Meet Sophie Ash, mogul skiier and animation student
Sport and animation are not considered to go hand in hand, but Bachelor of Fine Arts (Animation) student Sophie Ash has blended her love of mogul skiing and fine art into one amazing creative practice.
I had no idea I wanted to do Animation; I didn’t even know you could study it. In 2013, I became a part of the new Visual Arts cohort at the Victorian College of the Arts Secondary School. During my time at school, I was exposed to a wide variety of artists who had studied at the VCA. I thought fine art was interesting, however I was far more interested in film. I did some research, talked to a few people about it, and decided to embrace both and do the Bachelor of Fine Art (Animation).
It’s great to be surrounded by people who share the same passion as you do. Everyone is creating work –thinking of ideas. It’s extremely creative; it’s what I live for. Usually, we have class in the morning around 9AM and work through to midday. We also have workshops with guest animators and other artists. People are always in the studio working on their projects; it’s a great community.

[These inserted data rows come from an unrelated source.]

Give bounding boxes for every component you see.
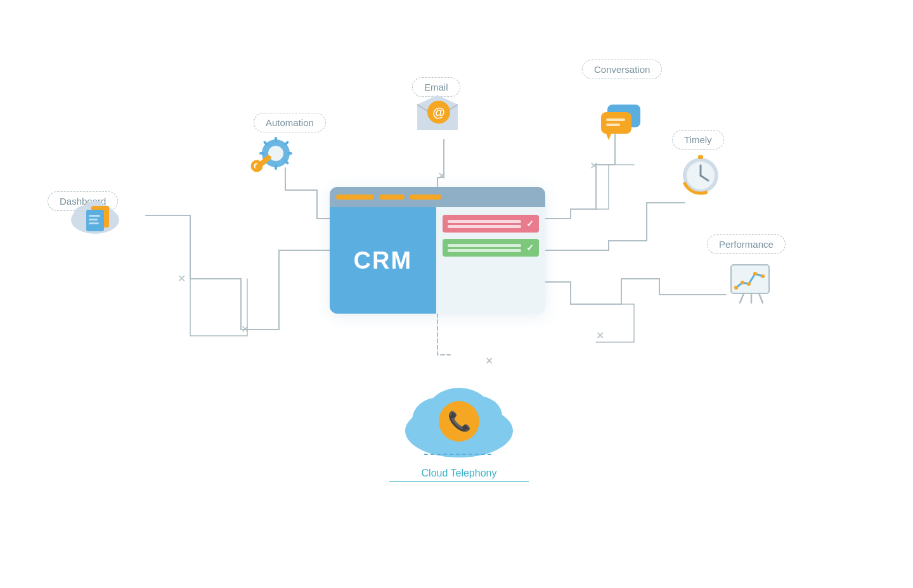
svg-rect-25 [601, 112, 631, 134]
header-bar-2 [379, 195, 405, 200]
line-2 [448, 225, 521, 228]
checkmark-1: ✓ [526, 219, 534, 229]
crm-card: CRM ✓ ✓ [330, 187, 545, 314]
email-icon: @ [412, 92, 463, 142]
svg-rect-27 [606, 118, 625, 121]
timely-label: Timely [672, 130, 724, 150]
conversation-label: Conversation [582, 60, 662, 79]
x-marker-5: ✕ [596, 329, 604, 342]
line-3 [448, 244, 521, 247]
timely-icon [675, 149, 726, 202]
crm-card-body: CRM ✓ ✓ [330, 207, 545, 314]
svg-rect-11 [275, 137, 277, 142]
header-bar-1 [336, 195, 374, 200]
svg-rect-6 [89, 215, 100, 217]
svg-line-41 [740, 293, 744, 303]
svg-point-37 [741, 281, 744, 284]
crm-label: CRM [330, 207, 436, 314]
performance-label: Performance [707, 234, 786, 254]
header-bar-3 [410, 195, 441, 200]
svg-point-39 [753, 272, 757, 276]
svg-marker-26 [606, 134, 611, 140]
svg-rect-34 [698, 155, 703, 159]
crm-row-2: ✓ [443, 239, 539, 257]
svg-rect-28 [606, 124, 620, 126]
svg-rect-14 [287, 152, 292, 155]
checkmark-2: ✓ [526, 243, 534, 253]
svg-line-42 [759, 293, 763, 303]
line-4 [448, 249, 521, 252]
x-marker-6: ✕ [485, 355, 493, 367]
x-marker-3: ✕ [437, 170, 446, 182]
svg-point-40 [761, 274, 765, 278]
svg-rect-13 [259, 152, 264, 155]
dashboard-icon [63, 187, 127, 240]
svg-rect-12 [275, 165, 277, 170]
x-marker-4: ✕ [590, 160, 598, 172]
line-1 [448, 220, 521, 223]
x-marker-1: ✕ [178, 272, 186, 284]
svg-rect-8 [89, 222, 99, 224]
svg-rect-7 [89, 219, 98, 220]
crm-card-header [330, 187, 545, 207]
telephony-label: Cloud Telephony [389, 468, 529, 482]
svg-text:@: @ [432, 105, 445, 119]
main-canvas: ✕ ✕ ✕ ✕ ✕ ✕ Dashboard Automation [0, 0, 913, 588]
telephony-icon: 📞 [389, 371, 529, 462]
automation-icon [247, 127, 298, 180]
svg-point-36 [734, 286, 738, 290]
performance-icon [726, 260, 777, 310]
crm-row-2-lines [448, 244, 521, 252]
crm-right-panel: ✓ ✓ [436, 207, 545, 314]
svg-text:📞: 📞 [448, 410, 472, 433]
conversation-icon [596, 98, 647, 148]
crm-row-1-lines [448, 220, 521, 228]
x-marker-2: ✕ [241, 323, 249, 335]
crm-row-1: ✓ [443, 215, 539, 233]
svg-point-38 [747, 282, 751, 286]
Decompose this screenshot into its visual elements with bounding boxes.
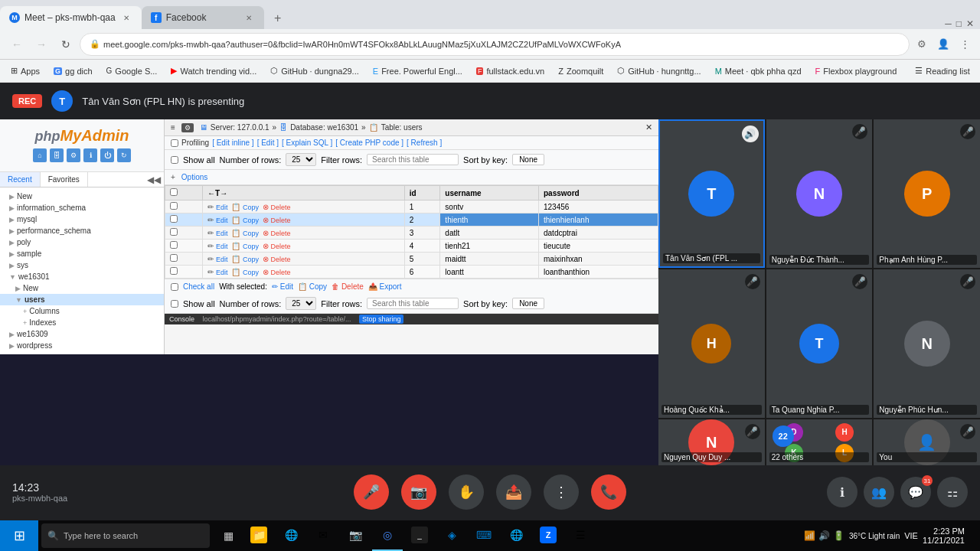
info-button[interactable]: ℹ [827,477,858,507]
pma-tree-sample[interactable]: ▶ sample [0,248,164,259]
bottom-delete-btn[interactable]: 🗑 Delete [332,282,364,291]
row-edit-2[interactable]: Edit [216,217,228,224]
search-input-2[interactable] [367,298,459,309]
tab-facebook[interactable]: f Facebook ✕ [142,6,264,29]
address-box[interactable]: 🔒 meet.google.com/pks-mwbh-qaa?authuser=… [80,33,910,56]
row-delete-2[interactable]: Delete [271,217,291,224]
taskbar-app-photo[interactable]: 📷 [340,520,371,551]
taskbar-app-edge[interactable]: 🌐 [276,520,306,551]
task-view-button[interactable]: ▦ [213,520,243,551]
pma-tab-favorites[interactable]: Favorites [41,172,88,187]
video-tile-you[interactable]: 👤 🎤 You [874,419,980,465]
bookmark-reading-list[interactable]: ☰ Reading list [910,64,974,77]
chat-button[interactable]: 💬 31 [900,477,931,507]
row-select-3[interactable] [170,228,178,236]
row-delete-3[interactable]: Delete [271,230,291,237]
row-delete-1[interactable]: Delete [271,204,291,211]
bookmark-flexbox[interactable]: F Flexbox playground [811,65,902,77]
video-tile-nguyen-phuc[interactable]: N 🎤 Nguyễn Phúc Hưn... [874,269,980,418]
pma-tree-wordpress[interactable]: ▶ wordpress [0,340,164,351]
profile-button[interactable]: 👤 [934,35,952,54]
tab-close-facebook[interactable]: ✕ [243,11,255,24]
activities-button[interactable]: ⚏ [937,477,968,507]
rows-select-2[interactable]: 25 [286,297,316,310]
sort-button-2[interactable]: None [512,298,544,309]
pma-tree-performance-schema[interactable]: ▶ performance_schema [0,225,164,236]
taskbar-app-vscode2[interactable]: ⌨ [469,520,499,551]
video-tile-tan[interactable]: T 🔊 Tân Văn Sơn (FPL ... [658,119,765,268]
pma-nav-exit[interactable]: ⏻ [100,148,114,162]
stop-sharing-btn[interactable]: Stop sharing [359,315,404,324]
col-header-password[interactable]: password [538,186,658,201]
close-button[interactable]: ✕ [966,18,974,29]
pma-tree-we16301[interactable]: ▼ we16301 [0,271,164,282]
reload-button[interactable]: ↻ [55,34,77,55]
row-select-1[interactable] [170,202,178,210]
row-delete-4[interactable]: Delete [271,243,291,250]
pma-tree-mysql[interactable]: ▶ mysql [0,214,164,225]
row-edit-5[interactable]: Edit [216,256,228,263]
end-call-button[interactable]: 📞 [591,474,626,510]
new-tab-button[interactable]: + [267,8,289,29]
explain-sql-link[interactable]: [ Explain SQL ] [282,139,332,147]
pma-nav-settings[interactable]: ⚙ [67,148,80,162]
row-edit-6[interactable]: Edit [216,269,228,276]
pma-tree-we16309[interactable]: ▶ we16309 [0,328,164,340]
col-header-username[interactable]: username [440,186,539,201]
maximize-button[interactable]: □ [956,18,962,29]
menu-button[interactable]: ⋮ [956,35,974,54]
row-copy-6[interactable]: Copy [243,269,259,276]
pma-tab-recent[interactable]: Recent [0,172,41,187]
row-select-2[interactable] [170,215,178,223]
breadcrumb-settings-icon[interactable]: ⚙ [181,123,194,132]
row-edit-4[interactable]: Edit [216,243,228,250]
minimize-button[interactable]: ─ [945,18,952,29]
row-delete-5[interactable]: Delete [271,256,291,263]
show-all-checkbox-1[interactable] [171,156,178,164]
bookmark-zoomquilt[interactable]: Z Zoomquilt [554,65,608,77]
pma-tree-columns[interactable]: + Columns [0,305,164,317]
pma-tree-we16301-new[interactable]: ▶ New [0,282,164,294]
pma-nav-home[interactable]: ⌂ [33,148,47,162]
show-all-checkbox-2[interactable] [171,300,178,308]
taskbar-app-terminal[interactable]: _ [404,520,435,551]
video-tile-pham[interactable]: P 🎤 Phạm Anh Hùng P... [874,119,980,268]
breadcrumb-collapse-icon[interactable]: ≡ [171,123,175,132]
col-header-id[interactable]: id [404,186,440,201]
pma-nav-info[interactable]: ℹ [83,148,97,162]
rows-select-1[interactable]: 25 [286,153,316,166]
pma-tree-users[interactable]: ▼ users [0,294,164,305]
sort-button-1[interactable]: None [512,154,544,165]
taskbar-app-vscode[interactable]: ◈ [436,520,467,551]
profiling-checkbox[interactable] [171,139,178,147]
video-tile-nguyen-quy[interactable]: N 🎤 Nguyen Quy Duy ... [658,419,765,465]
taskbar-app-mail[interactable]: ✉ [308,520,338,551]
pma-tree-indexes[interactable]: + Indexes [0,317,164,328]
row-copy-5[interactable]: Copy [243,256,259,263]
back-button[interactable]: ← [6,34,28,55]
bookmark-ggdich[interactable]: G gg dich [49,65,97,77]
row-delete-6[interactable]: Delete [271,269,291,276]
taskbar-app-browser2[interactable]: 🌐 [501,520,531,551]
video-tile-hoang[interactable]: H 🎤 Hoàng Quốc Khả... [658,269,765,418]
bookmark-apps[interactable]: ⊞ Apps [6,64,44,77]
check-all-btn[interactable]: Check all [183,282,214,291]
present-button[interactable]: 📤 [496,474,531,510]
row-select-4[interactable] [170,241,178,249]
edit-link[interactable]: [ Edit ] [257,139,279,147]
pma-tree-poly[interactable]: ▶ poly [0,236,164,248]
bookmark-github1[interactable]: ⬡ GitHub · dungna29... [266,64,364,77]
console-label[interactable]: Console [169,315,194,323]
row-copy-2[interactable]: Copy [243,217,259,224]
bookmark-github2[interactable]: ⬡ GitHub · hungnttg... [612,64,705,77]
bottom-edit-btn[interactable]: ✏ Edit [272,282,293,291]
pma-tree-information-schema[interactable]: ▶ information_schema [0,202,164,214]
options-link[interactable]: Options [181,173,207,181]
more-button[interactable]: ⋮ [544,474,579,510]
bottom-copy-btn[interactable]: 📋 Copy [298,282,327,291]
bookmark-google[interactable]: G Google S... [102,65,162,77]
start-button[interactable]: ⊞ [0,520,38,551]
video-tile-nguyen-duc[interactable]: N 🎤 Nguyễn Đức Thành... [766,119,873,268]
taskbar-app-zalo[interactable]: Z [533,520,564,551]
refresh-link[interactable]: [ Refresh ] [407,139,442,147]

I’ve been lucky enough to collaborate with a variety of people at the VCA. I’ve worked with a few different actors and musicians on past productions. Pretty much every direction you look there is a creative person; most students are very interested in collaborating. It’s always quite informal, so it’s great when you’re just starting out and you’re not sure how to navigate things.
I have tried to keep my sport and my art separate in the past. I used to think that I didn’t have the right personality to be an athlete and I spent a lot of time trying to change who I was to ‘fit in’. I never wanted to tell people I was an athlete or create any type of media about my experiences; I was afraid that I’d be stereotyped as a jock. I’ve been an athlete for a long time and I enjoy it, but it’s really tough.

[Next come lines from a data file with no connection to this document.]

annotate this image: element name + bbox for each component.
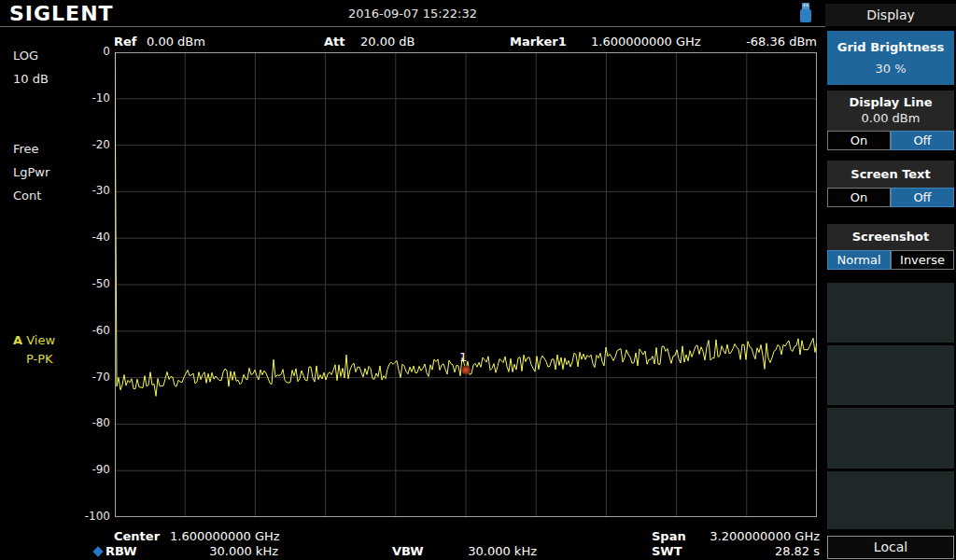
y-tick-label: -30 (56, 184, 110, 197)
local-button[interactable]: Local (827, 536, 954, 559)
center-freq-label: Center (114, 529, 160, 543)
scale-type-label: LOG (13, 49, 38, 63)
grid-brightness-value: 30 % (827, 54, 954, 76)
center-freq-value: 1.600000000 GHz (170, 529, 280, 543)
usb-storage-icon (797, 2, 813, 28)
detector-label: P-PK (26, 352, 53, 366)
display-line-value: 0.00 dBm (827, 109, 954, 125)
vbw-label: VBW (392, 544, 424, 558)
grid-brightness-label: Grid Brightness (827, 31, 954, 54)
rbw-label: RBW (105, 544, 137, 558)
screen-text-toggle: On Off (827, 188, 954, 207)
y-tick-label: -40 (56, 231, 110, 244)
marker-label: Marker1 (510, 35, 567, 49)
analyzer-screen: SIGLENT 2016-09-07 15:22:32 Ref 0.00 dBm… (0, 0, 956, 560)
vbw-value: 30.000 kHz (428, 544, 537, 558)
trace-id: A (13, 333, 22, 347)
softkey-screenshot[interactable]: Screenshot Normal Inverse (827, 224, 954, 270)
sweep-mode-label: Cont (13, 189, 41, 203)
ref-value: 0.00 dBm (147, 35, 205, 49)
display-line-on-button[interactable]: On (827, 131, 891, 150)
att-value: 20.00 dB (360, 35, 415, 49)
rbw-value: 30.000 kHz (168, 544, 278, 558)
softkey-display-line[interactable]: Display Line 0.00 dBm On Off (827, 91, 954, 150)
screenshot-toggle: Normal Inverse (827, 250, 954, 270)
y-tick-label: -80 (56, 416, 110, 429)
softkey-empty-1 (827, 283, 954, 343)
marker-frequency: 1.600000000 GHz (591, 35, 701, 49)
trace-color-diamond-icon (92, 546, 103, 556)
screenshot-label: Screenshot (827, 224, 954, 244)
display-line-toggle: On Off (827, 131, 954, 150)
screenshot-normal-button[interactable]: Normal (827, 250, 891, 270)
screen-text-on-button[interactable]: On (827, 188, 891, 207)
preamp-label: LgPwr (13, 165, 49, 179)
softkey-grid-brightness[interactable]: Grid Brightness 30 % (827, 31, 954, 85)
screenshot-inverse-button[interactable]: Inverse (891, 250, 954, 270)
screen-text-off-button[interactable]: Off (891, 188, 954, 207)
menu-title: Display (825, 4, 956, 26)
header-divider (0, 26, 825, 27)
softkey-empty-2 (827, 345, 954, 405)
span-value: 3.200000000 GHz (691, 529, 820, 543)
trace-mode: View (26, 333, 55, 347)
svg-text:1: 1 (459, 350, 467, 364)
swt-value: 28.82 s (691, 544, 820, 558)
display-line-off-button[interactable]: Off (891, 131, 954, 150)
display-line-label: Display Line (827, 91, 954, 109)
y-tick-label: 0 (56, 45, 110, 58)
softkey-empty-4 (827, 471, 954, 529)
ref-label: Ref (114, 35, 136, 49)
softkey-screen-text[interactable]: Screen Text On Off (827, 161, 954, 207)
softkey-menu: Display Grid Brightness 30 % Display Lin… (825, 0, 956, 560)
span-label: Span (652, 529, 686, 543)
trace-status-label: A View (13, 333, 55, 347)
y-tick-label: -50 (56, 277, 110, 290)
trigger-label: Free (13, 142, 39, 156)
y-tick-label: -100 (56, 510, 110, 523)
spectrum-plot: 1 (115, 52, 817, 521)
marker-amplitude: -68.36 dBm (710, 35, 817, 49)
softkey-empty-3 (827, 408, 954, 469)
y-tick-label: -60 (56, 324, 110, 337)
y-tick-label: -20 (56, 138, 110, 151)
datetime-display: 2016-09-07 15:22:32 (0, 7, 825, 21)
y-tick-label: -70 (56, 371, 110, 384)
scale-div-label: 10 dB (13, 72, 49, 86)
y-tick-label: -90 (56, 463, 110, 476)
y-tick-label: -10 (56, 91, 110, 105)
swt-label: SWT (652, 544, 682, 558)
screen-text-label: Screen Text (827, 161, 954, 181)
att-label: Att (324, 35, 345, 49)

Elite sport is a high-pressure environment, and when in competition you view the world in this abstract, visceral way; training can be a bubble where you feel strong emotional responses that the world seems unrecognizable through the lens of performance. I have tried to use art as medium to express these emotional experiences.

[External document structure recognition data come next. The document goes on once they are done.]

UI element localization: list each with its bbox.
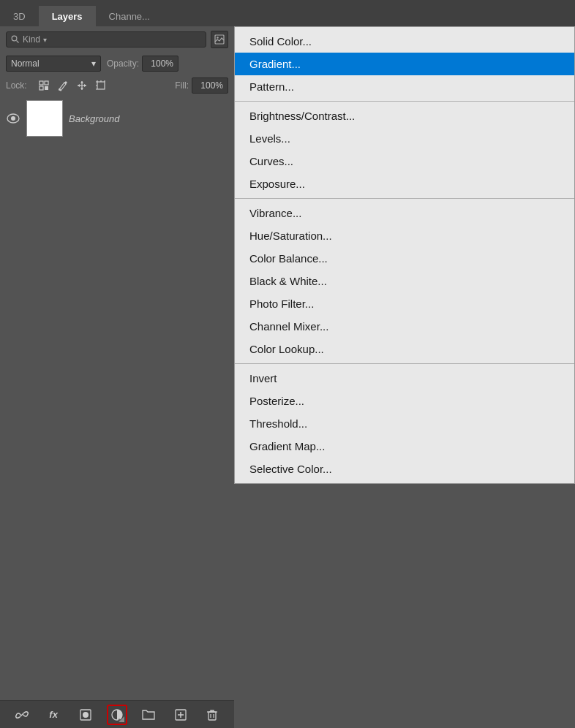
kind-chevron-icon: ▾ [43, 36, 47, 44]
filter-row: Kind ▾ [0, 26, 234, 53]
svg-rect-11 [97, 82, 105, 89]
menu-item-black-white[interactable]: Black & White... [235, 270, 574, 292]
fx-label: fx [49, 709, 58, 720]
fill-input[interactable]: 100% [192, 77, 228, 94]
menu-item-hue-saturation[interactable]: Hue/Saturation... [235, 224, 574, 247]
layer-row[interactable]: Background [0, 96, 234, 140]
search-icon [11, 35, 20, 44]
menu-item-threshold[interactable]: Threshold... [235, 412, 574, 435]
tab-3d[interactable]: 3D [0, 6, 39, 26]
lock-transparent-icon[interactable] [37, 79, 50, 92]
lock-position-icon[interactable] [75, 79, 89, 92]
adjustment-layer-menu: Solid Color... Gradient... Pattern... Br… [234, 26, 575, 484]
svg-line-1 [17, 41, 19, 43]
menu-item-brightness-contrast[interactable]: Brightness/Contrast... [235, 105, 574, 127]
lock-label: Lock: [6, 80, 27, 91]
blend-mode-select[interactable]: Normal ▾ [6, 56, 101, 72]
image-icon [214, 34, 225, 45]
svg-rect-6 [40, 86, 43, 90]
svg-rect-29 [208, 712, 216, 720]
fill-box: Fill: 100% [175, 77, 228, 94]
filter-type-icon[interactable] [211, 31, 228, 48]
add-layer-mask-button[interactable] [75, 705, 96, 725]
opacity-label: Opacity: [107, 58, 139, 69]
menu-item-solid-color[interactable]: Solid Color... [235, 30, 574, 53]
menu-item-vibrance[interactable]: Vibrance... [235, 202, 574, 224]
svg-rect-5 [45, 81, 48, 85]
svg-marker-25 [119, 716, 124, 722]
svg-rect-4 [40, 81, 43, 85]
tab-channels[interactable]: Channe... [96, 6, 163, 26]
fill-label: Fill: [175, 80, 189, 91]
opacity-input[interactable]: 100% [142, 56, 178, 72]
menu-item-gradient-map[interactable]: Gradient Map... [235, 435, 574, 458]
panel-container: Kind ▾ Normal ▾ Opacity: 100% [0, 26, 575, 728]
layer-thumbnail [26, 100, 63, 137]
menu-item-gradient[interactable]: Gradient... [235, 53, 574, 75]
kind-label: Kind [23, 34, 40, 45]
svg-point-3 [217, 37, 218, 38]
menu-separator-1 [235, 101, 574, 102]
new-fill-adjustment-layer-button[interactable] [107, 705, 127, 725]
svg-point-22 [83, 712, 89, 718]
lock-row: Lock: [0, 75, 234, 96]
create-new-layer-button[interactable] [170, 705, 191, 725]
kind-filter-dropdown[interactable]: Kind ▾ [6, 31, 206, 48]
menu-item-pattern[interactable]: Pattern... [235, 75, 574, 98]
layers-panel: Kind ▾ Normal ▾ Opacity: 100% [0, 26, 234, 728]
menu-item-posterize[interactable]: Posterize... [235, 390, 574, 412]
layers-toolbar: fx [0, 700, 234, 728]
tab-bar: 3D Layers Channe... [0, 0, 575, 26]
svg-point-8 [59, 88, 61, 91]
opacity-box: Opacity: 100% [107, 56, 228, 72]
create-group-button[interactable] [138, 705, 159, 725]
lock-artboard-icon[interactable] [94, 79, 108, 92]
menu-item-levels[interactable]: Levels... [235, 127, 574, 150]
svg-rect-7 [45, 86, 48, 90]
blend-chevron-icon: ▾ [91, 58, 96, 69]
menu-separator-2 [235, 198, 574, 199]
layer-visibility-icon[interactable] [6, 111, 20, 126]
menu-item-curves[interactable]: Curves... [235, 150, 574, 172]
menu-item-channel-mixer[interactable]: Channel Mixer... [235, 315, 574, 338]
layer-fx-button[interactable]: fx [43, 705, 64, 725]
menu-item-photo-filter[interactable]: Photo Filter... [235, 292, 574, 315]
lock-icons-group [37, 79, 108, 92]
lock-image-pixels-icon[interactable] [56, 79, 69, 92]
menu-item-color-balance[interactable]: Color Balance... [235, 247, 574, 270]
menu-separator-3 [235, 363, 574, 364]
tab-layers[interactable]: Layers [39, 6, 96, 26]
layer-name: Background [69, 113, 119, 124]
menu-item-color-lookup[interactable]: Color Lookup... [235, 338, 574, 360]
menu-item-exposure[interactable]: Exposure... [235, 172, 574, 195]
link-layers-button[interactable] [12, 705, 32, 725]
blend-mode-row: Normal ▾ Opacity: 100% [0, 53, 234, 75]
svg-point-19 [11, 116, 15, 121]
menu-item-selective-color[interactable]: Selective Color... [235, 458, 574, 480]
layer-list: Background [0, 96, 234, 728]
menu-item-invert[interactable]: Invert [235, 367, 574, 390]
delete-layer-button[interactable] [202, 705, 222, 725]
svg-point-0 [12, 36, 17, 41]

When I decided to start making work about skiing I realised that I had a lot of things to say, and a unique mode of expression of an athlete’s perspective. I find inspiration in a lot of my own experiences as well as other athletes and their stories, especially their experiences of training and competing in their respective sports.
When I was first starting out with everything, I was quick to shut the door on ideas I didn’t think would work. I also was afraid of creating something people wouldn’t like or understand. I find you lose the purpose if you’re doing it for others; and it’s the same for a lot of things in life.
In 2019 I completed my third year production about my experience at the international competition, the FIS Freestyle World Championships. After I made that film, I felt that I still had more work to do involving my experience with sport and the mind. I also wanted to ask other athletes about their experiences. So, my goal is to investigate these themes further. I want to create work that accurately expresses the mental and physical experience of sport. Not sure if I’ll ever do it justice. However, I feel that this realm is limitless.
I love skiing and have been doing it since I was very young. I am currently on the Australian team for Moguls, a freestyle skiing discipline. I’ve competed internationally and am aiming to go to the Winter Olympic Games in 2022. In my spare time I enjoy reading, writing and moving around.